Google Chrome 13 moved today from the beta to the stable channel, delivering the new Instant Pages feature for quicker Google search results. Available to download for Windows, Mac, and Linux, Chrome 13 also comes with a long-missing print preview feature for Windows and Linux users, and location bar improvements on all platforms that let you search for sites in your history more effectively.
The pre-rendering technology that powers Instant Pages is based on Web standards, so while Google.com is likely the best-known site that uses it, the technology is available to other site developers.
Print preview had been a small but glaring hole in Chrome's feature list. Chrome stable for Mac still doesn't have the feature, which is powered by the PDF reader that comes built into Chrome. Meanwhile, the improvements to the location bar--Omnibox in Google-speak--make your history more easily searchable.

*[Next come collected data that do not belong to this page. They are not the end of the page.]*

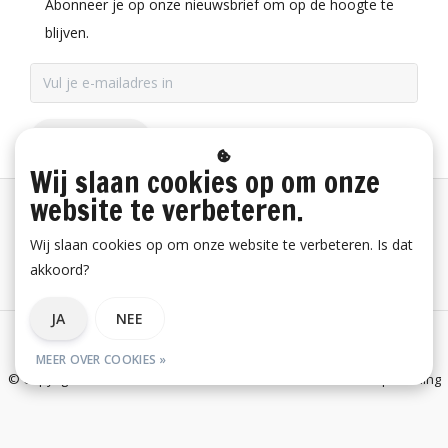
Abonneer je op onze nieuwsbrief om op de hoogte te
blijven.
ABONNEER
Wij slaan cookies op om onze
website te verbeteren.
Betaalinformatie
Wij slaan cookies op om onze website te verbeteren. Is dat
akkoord?
Bestelling herroepen
JA
NEE
Algemene voorwaarden
Privacy verklaring
Disclaimer
MEER OVER COOKIES »
© Copyright 2026 E-Snickers.nl - onderdeel van Uniwork Beroepskleding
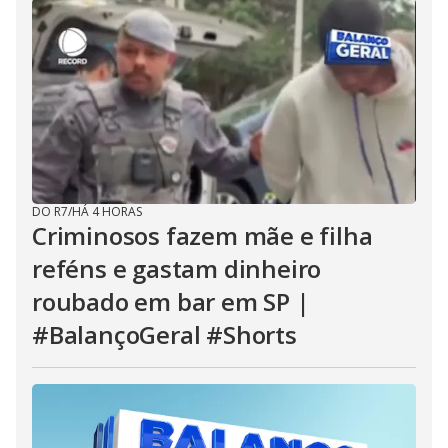
DO R7
/
HÁ 4 HORAS
Criminosos fazem mãe e filha
reféns e gastam dinheiro
roubado em bar em SP |
#BalançoGeral #Shorts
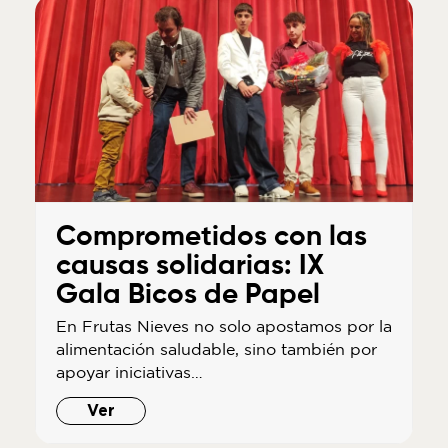
Comprometidos con las
causas solidarias: IX
Gala Bicos de Papel
En Frutas Nieves no solo apostamos por la
alimentación saludable, sino también por
apoyar iniciativas…
Ver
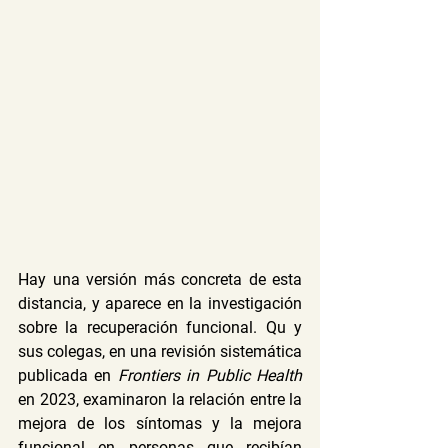
Hay una versión más concreta de esta 
distancia, y aparece en la investigación 
sobre la recuperación funcional. Qu y 
sus colegas, en una revisión sistemática 
publicada en 
Frontiers in Public Health
en 2023, examinaron la relación entre la 
mejora de los síntomas y la mejora 
funcional en personas que recibían 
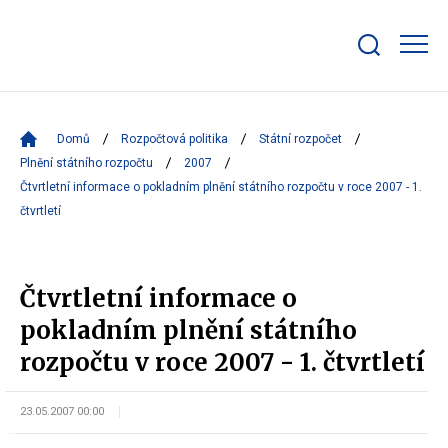
Zobrazit/skrýt
search
bar
Domů
Rozpočtová politika
Státní rozpočet
Plnění státního rozpočtu
2007
Čtvrtletní informace o pokladním plnění státního rozpočtu v roce 2007 - 1.
čtvrtletí
Čtvrtletní informace o
pokladním plnění státního
rozpočtu v roce 2007 - 1. čtvrtletí
23.05.2007 00:00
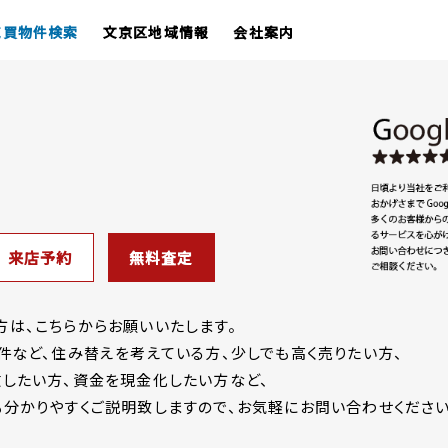
売買物件検索
文京区地域情報
会社案内
来店予約
無料査定
は、こちらからお願いいたします。
件など、住み替えを考えている方、少しでも高く売りたい方、
したい方、資金を現金化したい方など、
分かりやすくご説明致しますので、お気軽にお問い合わせください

Chrome 13 stable also includes more than 5,200 improvements and bug fixes, along with 13 security fixes marked as "high" priority. Among these were a cross-origin script injection and cross-origin violation in base URI handling that netted $1,500 awards for the independent researchers who discovered them.
Chrome beta and Chrome dev are still on version 13 and version 14, respectively, although Google tends to update them to their next versions within a few days of updating the stable channel.
The Chrome browser's operating system sibling, Chrome OS, also is now on version 13 beta. Along with all the features in the current Chrome 13 beta, Google announced that it was aware of a 3G disconnection bug. The company advised rebooting the Chrome OS laptop as a workaround until a better solution had been found. The operating system also still lacks the promised offline support that was announced at Google I/O earlier this year. Offline support has been promised before the end of the summer.